RIO DE JANEIRO – A Lagoa, como a Gália no tempo de Júlio César, é dividida em três partes: o acidente topográfico, os acidentes de percurso e os problemas incidentais. Como acidente topográfico é aquilo que os compêndios ensinam: uma porção de água cercada de terra por todos lados. Havia mais água quando os tamoios aqui pescavam em suas pirogas. Hoje, não temos nem tamoios nem pirogas, a bela Sacopenapã tomou o nome do engenho de açúcar que havia lá pelos lados do Jardim Botânico mas ninguém se refere à lagoa pelo nome oficial: é a Lagoa e basta.
Os acidentes de percurso são notáveis: maior rótulo viário do mundo (mais de 60 entradas e saídas em todas as direções e intenções), a Lagoa já foi bairro terminal, fim de linha onde acabava o trabalho e começava o lazer. A Curva do Calombo foi retificada diversas vezes mas sempre apanha o forasteiro deslumbrado que atravessa o túnel.
Os problemas incidentais são muitos e variados. O último começou ontem, com uma das pistas interditadas ao trânsito de carros para melhor desfrute de ciclistas e pedestres. Um pleonasmo urbano, pois já existe pista exclusiva para isso. Mesmo assim, recusei assinar o memorando contra a medida municipal.

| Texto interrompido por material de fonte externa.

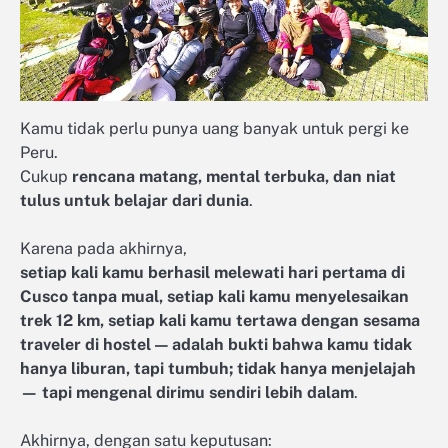
Kamu tidak perlu punya uang banyak untuk pergi ke
Peru.
Cukup
rencana matang, mental terbuka, dan niat
tulus untuk belajar dari dunia
.
Karena pada akhirnya,
setiap kali kamu berhasil melewati hari pertama di
Cusco tanpa mual, setiap kali kamu menyelesaikan
trek 12 km, setiap kali kamu tertawa dengan sesama
traveler di hostel — adalah bukti bahwa kamu tidak
hanya liburan, tapi tumbuh; tidak hanya menjelajah
— tapi mengenal dirimu sendiri lebih dalam
.
Akhirnya, dengan satu keputusan:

De minha varanda vi o desfile –eu próprio participei dele, impossível tirar o carro da garagem, teria de dar uma volta pelo globo terrestre para voltar ao mesmo lugar. Há gente importante que mora aqui, políticos, empresários, artistas. Como não sou nada disso, fico no meu canto. Devo ser o morador mais insignificante do pedaço mas me considero razoável vizinho do morador mais importante: o Cristo Redentor. Geograficamente, ele pertence a vários bairros, pertence a toda a cidade, mas é aqui, na Lagoa, que está sua casa, seu chão de rocha nua, seu leito de mata virgem.
Todas as noites, antes de deitar, dou uma espiada para ver se ele continua lá em cima, com seus braços abertos e iluminados. Da varanda o vejo no alto da montanha e refletido na água, dose dupla de proteção, duas vezes a mesma bênção.